Basic Data Indexing

Basic Data Indexing#

[1]:
import warnings
import pyearthtools.data

# Catch name override warning of ERA5 using site installation
with warnings.catch_warnings(action="ignore"):
    import site_archive_nci

Variables#

[2]:
doi = '2022-04-01'
var = 'tmax'

DataIndexes#

One of the base classes of pyearthtools.data is the DataIndex, which provides a unified interface to accessing data, and common data retrieval techniques.

As of the writing of this notebook, the following data sources have been implemented:

  • ERA5

  • ACCESS G/C

  • BRAN

  • OceanMAPS

  • Himiwari 8/9

Each of these sources requires it’s own initalisation parameters such that when attempting to retrieve data, only the timestep is needed.

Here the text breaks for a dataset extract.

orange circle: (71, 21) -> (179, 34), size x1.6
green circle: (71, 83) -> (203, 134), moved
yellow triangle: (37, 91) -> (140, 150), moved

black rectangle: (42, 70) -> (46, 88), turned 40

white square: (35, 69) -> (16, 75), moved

This Notebook shall show the features available with examples with the ERA5 dataset

[3]:
era5 = pyearthtools.data.archive.ERA5(var,)
[4]:
era5
[4]:
ERA5
    Description                    ECWMF ReAnalysis v5
             range                          '1970-current'
             Documentation                  'https://confluence.ecmwf.int/display/CKB/ERA5%3A+data+documentation'


    Initialisation
             level_value                    None
             product                        'reanalysis'
             variables                      ['tmax']
    Transforms
             StandardCoordinateNames        {'latitude': "['lat', 'Latitude', 'yt_ocean', 'yt']", 'longitude': "['lon', 'Longitude', 'xt_ocean', 'xt']", 'replacement_dictionary': 'None', 'time': "['Time']"}
             Rename                         {'names': {'t2m': "'2t'", 'u10': "'10u'", 'v10': "'10v'", 'siconc': "'ci'"}}

Data Loading#

Using the search function allows retrieval of the filepaths to each requested variable at a given time.

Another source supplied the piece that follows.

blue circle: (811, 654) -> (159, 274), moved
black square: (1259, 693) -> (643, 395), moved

From this, the data can be automatically loaded simply by calling the DataIndex with a date, which provides a couple of useful features, which will be explored in later notebooks.

[5]:
era5.search(doi)
[5]:
[{'tmax': PosixPath('/g/data/rt52/era5/single-levels/reanalysis/tmax/2022/tmax_era5_wave_sfc_20220401-20220430.nc')}]
[6]:
era5_ds = era5(doi)
[7]:
era5_ds
[7]:
<xarray.Dataset> Size: 50MB
Dimensions:    (longitude: 720, latitude: 361, time: 24)
Coordinates:
  * longitude  (longitude) float32 3kB -180.0 -179.5 -179.0 ... 179.0 179.5
  * latitude   (latitude) float32 1kB 90.0 89.5 89.0 88.5 ... -89.0 -89.5 -90.0
  * time       (time) datetime64[ns] 192B 2022-04-01 ... 2022-04-01T23:00:00
Data variables:
    tmax       (time, latitude, longitude) float64 50MB dask.array<chunksize=(24, 182, 360), meta=np.ndarray>
Attributes:
    Conventions:  CF-1.6
    history:      2022-08-01 09:25:07 UTC+1000 by era5_replication_tools-1.10...
    license:      Licence to use Copernicus Products: https://apps.ecmwf.int/...
    summary:      ERA5 is the fifth generation ECMWF atmospheric reanalysis o...
    title:        ERA5 single-levels reanalysis period_corresponding_to_maxim...
[8]:
era5_ds[var][0].plot(figsize = (16,10))
[8]:
<matplotlib.collections.QuadMesh at 0x1478e86b9a90>
../../_images/notebooks_data_Basic_Indexing_11_1.png
[ ]: